Antonio Vicente Marafioti Garnica

UNESP – Brazil

Vgarnica(at)fc.unesp.br

Abstract

Charles Sanders Peirce is one of the most important and influential American philosophers. This paper intends to develop a general - though brief - sketch of what Peirce's pragmatism is in order to support our thesis about the importance of Peircean writings for education in general and for mathematics education in particular. We intend to illustrate this importance from two distinct - but complimentary - perspectives. We claim - and this is the first perspective - that pragmatism is a fruitful philosophical doctrine to be implemented as a theoretical foundation for research concerned with cognition and other elements related to the teaching and learning of mathematics. The second perspective indicates the importance of Peirce's mathematical works in two aspects: (1) as a source of research on the history of mathematics, and (2) as a source to understand Peirce's conception about mathematics teaching and learning processes, an issue related to the history of mathematics education. In order to support our second perspective, Peirce's Primary Arithmetic and correlated manuscripts are briefly analyzed.

Keywords

Mathematics Education, Charles Sanders Peirce, Philosophy, History

Peircean pragmatism

At the turn of 20th century, Peirce was encouraged to accept invitations to present his philosophical approach called Pragmatism (or Pragmaticism, in order to establish a distinction between Willian James´ and Peirce´s approach) in some lectures. These lectures and papers published at that time crystallized a philosophical doctrine which began to be developed in the mid-nineteenth century. Nowadays there are many interpretations about what pragmatism is – we can talk, for instance, about a Jamesian pragmatism, a Deweyan pragmatism and the post-Quinean pragmatism (Murphy, 1990) – and these distinct perspectives are not necessarily rooted in Peircean pragmatism.. The initial conception of Peirce's theory was formulated during the conversations in the Metaphysical Club1 at Harvard, in the early 1870s. Peircean pragmatism has an essential and close tie with Alexander Bain's definition of belief. In describing the Metaphysical Club and its members, Peirce states:

"/…/ In particular, he [Nicholas St. John Green] often urged the importance of applying Bain's definition of belief, as 'that upon which a man is prepared to act'. From this definition, pragmatism is scarce more than a corollary; so that I am disposed to think of him as the grandfather of pragmatism." (PW2, p. 270)
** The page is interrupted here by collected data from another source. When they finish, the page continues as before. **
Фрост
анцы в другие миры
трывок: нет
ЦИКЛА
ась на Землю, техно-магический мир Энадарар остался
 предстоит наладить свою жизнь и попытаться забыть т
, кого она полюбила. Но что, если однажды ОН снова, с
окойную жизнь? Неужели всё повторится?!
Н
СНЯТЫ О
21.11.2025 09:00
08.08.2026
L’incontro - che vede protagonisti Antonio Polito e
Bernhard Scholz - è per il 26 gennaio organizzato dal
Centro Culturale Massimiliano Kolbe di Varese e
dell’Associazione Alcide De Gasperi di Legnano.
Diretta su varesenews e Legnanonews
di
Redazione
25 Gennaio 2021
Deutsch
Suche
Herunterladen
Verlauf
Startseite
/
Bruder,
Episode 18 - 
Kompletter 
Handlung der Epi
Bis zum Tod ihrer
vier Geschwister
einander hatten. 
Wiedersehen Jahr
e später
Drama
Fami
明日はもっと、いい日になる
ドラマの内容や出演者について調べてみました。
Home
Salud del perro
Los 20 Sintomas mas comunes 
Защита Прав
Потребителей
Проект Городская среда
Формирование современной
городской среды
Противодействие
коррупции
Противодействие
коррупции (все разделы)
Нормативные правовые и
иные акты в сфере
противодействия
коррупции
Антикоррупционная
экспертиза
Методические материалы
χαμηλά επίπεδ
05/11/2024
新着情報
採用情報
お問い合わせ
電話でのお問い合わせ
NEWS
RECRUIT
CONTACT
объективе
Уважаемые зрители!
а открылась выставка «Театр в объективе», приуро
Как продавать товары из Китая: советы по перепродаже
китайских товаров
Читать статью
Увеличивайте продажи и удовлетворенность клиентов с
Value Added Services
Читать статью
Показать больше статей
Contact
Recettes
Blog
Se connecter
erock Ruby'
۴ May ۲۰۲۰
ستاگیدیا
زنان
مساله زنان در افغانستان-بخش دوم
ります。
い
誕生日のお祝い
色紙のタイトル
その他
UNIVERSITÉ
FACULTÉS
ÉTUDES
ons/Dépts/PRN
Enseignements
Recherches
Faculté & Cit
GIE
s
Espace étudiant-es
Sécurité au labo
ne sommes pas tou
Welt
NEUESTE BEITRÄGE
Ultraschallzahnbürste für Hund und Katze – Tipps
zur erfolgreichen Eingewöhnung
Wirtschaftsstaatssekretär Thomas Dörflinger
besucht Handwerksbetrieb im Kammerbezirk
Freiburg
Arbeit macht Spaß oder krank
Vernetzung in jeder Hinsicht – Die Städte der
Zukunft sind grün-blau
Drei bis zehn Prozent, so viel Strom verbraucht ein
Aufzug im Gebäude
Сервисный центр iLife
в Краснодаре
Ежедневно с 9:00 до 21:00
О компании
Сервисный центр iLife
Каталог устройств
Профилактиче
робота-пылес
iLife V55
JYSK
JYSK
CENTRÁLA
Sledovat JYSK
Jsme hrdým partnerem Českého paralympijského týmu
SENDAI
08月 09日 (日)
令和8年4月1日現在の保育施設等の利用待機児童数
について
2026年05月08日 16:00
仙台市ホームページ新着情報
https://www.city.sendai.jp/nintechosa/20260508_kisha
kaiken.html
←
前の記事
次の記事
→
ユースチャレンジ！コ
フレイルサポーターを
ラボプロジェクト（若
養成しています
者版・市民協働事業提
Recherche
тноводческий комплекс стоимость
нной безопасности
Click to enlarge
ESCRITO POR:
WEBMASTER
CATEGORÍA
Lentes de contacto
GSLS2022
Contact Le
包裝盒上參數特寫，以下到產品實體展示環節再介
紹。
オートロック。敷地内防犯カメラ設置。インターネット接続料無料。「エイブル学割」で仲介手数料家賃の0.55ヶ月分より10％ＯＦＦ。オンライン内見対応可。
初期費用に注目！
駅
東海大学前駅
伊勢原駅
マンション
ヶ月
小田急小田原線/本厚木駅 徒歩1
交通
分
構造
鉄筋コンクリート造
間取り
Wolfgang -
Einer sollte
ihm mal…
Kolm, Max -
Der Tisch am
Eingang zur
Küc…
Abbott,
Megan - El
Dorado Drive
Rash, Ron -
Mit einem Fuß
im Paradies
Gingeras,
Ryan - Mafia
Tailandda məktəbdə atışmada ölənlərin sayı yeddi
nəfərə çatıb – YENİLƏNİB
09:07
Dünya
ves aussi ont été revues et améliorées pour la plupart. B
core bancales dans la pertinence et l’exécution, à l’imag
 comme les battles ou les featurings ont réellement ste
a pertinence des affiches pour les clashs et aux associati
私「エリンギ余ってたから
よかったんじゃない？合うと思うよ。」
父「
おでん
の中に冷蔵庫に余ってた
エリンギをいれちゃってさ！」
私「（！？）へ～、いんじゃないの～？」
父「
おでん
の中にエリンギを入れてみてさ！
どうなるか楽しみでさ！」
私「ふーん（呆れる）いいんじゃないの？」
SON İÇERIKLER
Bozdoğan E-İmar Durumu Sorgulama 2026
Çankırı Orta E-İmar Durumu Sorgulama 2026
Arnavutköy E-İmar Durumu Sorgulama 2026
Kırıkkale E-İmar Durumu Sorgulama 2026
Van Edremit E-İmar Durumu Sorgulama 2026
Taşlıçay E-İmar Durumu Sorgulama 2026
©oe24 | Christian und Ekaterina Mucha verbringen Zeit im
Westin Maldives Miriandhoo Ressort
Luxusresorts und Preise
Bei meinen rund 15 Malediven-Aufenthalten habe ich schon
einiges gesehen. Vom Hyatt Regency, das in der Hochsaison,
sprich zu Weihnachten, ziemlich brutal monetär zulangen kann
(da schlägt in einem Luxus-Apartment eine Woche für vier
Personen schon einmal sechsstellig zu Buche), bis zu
The central focuses of Peircean pragmatism (or "pragmaticism" as renamed by Peirce in a 1905 essay3) are clearly stated in two of his most known writings: The fixation of belief (1877) and How to make our ideas clear (1878). In these studies, the main idea is that of doubt, the so-called "genuine doubt", distinguishing this form of skepticism from the methodological form used by Descartes4.

"The difficulty in doing this [to state Pragmatism underlying presuppositions] is that no formal list of them has ever been made. They might all be included under the vague maxim 'Desmiss make-believes'. Philosophers of very different stripes propose that philosophy shall take its start from one or another state of mind which no man, least of all a beginner in philosophy, actually is. One proposes that you shall begin by doubting everything, and says that there is only one thing that you cannot doubt, as if doubting were 'as easy as living' " (CP5, p. 278)

In taking genuine doubt as a natural - but unpleasant - phenomenon to man, it is necessary to look for beliefs which will calm the ill-state imposed by doubt and, in doing so, create a habit. Truth and Falsehood can be redefined in terms of belief and doubt:

"Your problem would be greatly simplified if, instead of saying that you want to know the 'Truth', you were simply to say that you want to attain a state of belief unassailable by doubt. Belief is not a momentary mode of consciousness, it is a habit of mind essentially enduring for some time, and /…/ like other habits, it is (until it meets with some surprise that begins it dissolution) perfectly self-satisfied. Doubt is an altogether contrary genus. It is not a habit, but the privation of a habit" (CP5, p. 279)

This way, truth is always truth-in-progress. There is no such thing as absolute truth or an eternal pleasant state of mind, for whenever the world does not make sense, doubt again appears asking man to create or alter his beliefs, defying him to move himself to another state of belief. Peirce labeled this endless process "the fixation of belief" and proposed four methods (tenacity, authority, a-priori and experiment) by means of which man can reach the temporary state of well-being given by beliefs:

"Briefly tenacity is invoked whenever one holds onto beliefs in the face of doubt in order to preserve a self identity or a world view with which one is comfortable. The specter of a dogmatist is of course raised, but on the positive side, no competing set of beliefs is ever without its own doubtful features so the choice of beliefs will always invoke a matter of commitment. Authority can fix beliefs when we accept the beliefs of leaders or communities with whom we want to identify. The a-priori method is invoked when our beliefs change in the context of already existing structure of beliefs, such as philosophical, scientific or cultural preferences or ideals. The fourth method, which Peirce prefers, is the method of the experiment, where one seeks to remove doubt by collecting more and more observations, generating potential hypothesis to account for the surprising experience, and reaching a conclusion based upon an inferential process." (Cunningham, 1998, p.5)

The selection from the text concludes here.